◆ Transcribed page contents
=-=-=

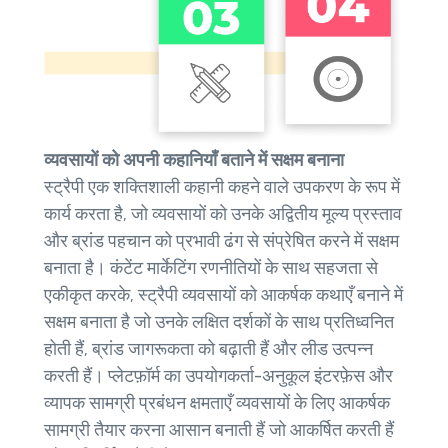
व्यवसायों को अपनी कहानियाँ बताने में सक्षम बनाना
स्ट्रैपी एक शक्तिशाली कहानी कहने वाले उपकरण के रूप में
कार्य करता है, जो व्यवसायों को उनके अद्वितीय मूल्य प्रस्ताव
और ब्रांड पहचान को प्रभावी ढंग से संप्रेषित करने में सक्षम
बनाता है। कंटेंट मार्केटिंग रणनीतियों के साथ सहजता से
एकीकृत करके, स्ट्रैपी व्यवसायों को आकर्षक कथाएँ बनाने में
सक्षम बनाता है जो उनके लक्षित दर्शकों के साथ प्रतिध्वनित
होती हैं, ब्रांड जागरूकता को बढ़ाती हैं और लीड उत्पन्न
करती हैं। प्लेटफ़ॉर्म का उपयोगकर्ता-अनुकूल इंटरफ़ेस और
व्यापक सामग्री प्रबंधन क्षमताएँ व्यवसायों के लिए आकर्षक
सामग्री तैयार करना आसान बनाती हैं जो आकर्षित करती हैं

=-=-=

◆ WORK INSTRUCTION
Each of the lines from the one that contains "करती हैं। प्लेटफ़ॉर्म" through the last line of the data needs to be repeated exactly, with no others.

◆ TASK RESULT
करती हैं। प्लेटफ़ॉर्म का उपयोगकर्ता-अनुकूल इंटरफ़ेस और
व्यापक सामग्री प्रबंधन क्षमताएँ व्यवसायों के लिए आकर्षक
सामग्री तैयार करना आसान बनाती हैं जो आकर्षित करती हैं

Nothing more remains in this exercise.